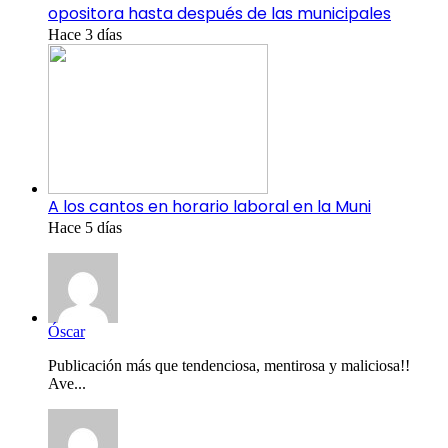
opositora hasta después de las municipales
Hace 3 días
A los cantos en horario laboral en la Muni
Hace 5 días
Óscar
Publicación más que tendenciosa, mentirosa y maliciosa!!
Ave...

···

» **What you have to do**: Return the material above verbatim. Pictures are to be excluded.

» **Task solution**:
opositora hasta después de las municipales
Hace 3 días
A los cantos en horario laboral en la Muni
Hace 5 días
Óscar
Publicación más que tendenciosa, mentirosa y maliciosa!!
Ave...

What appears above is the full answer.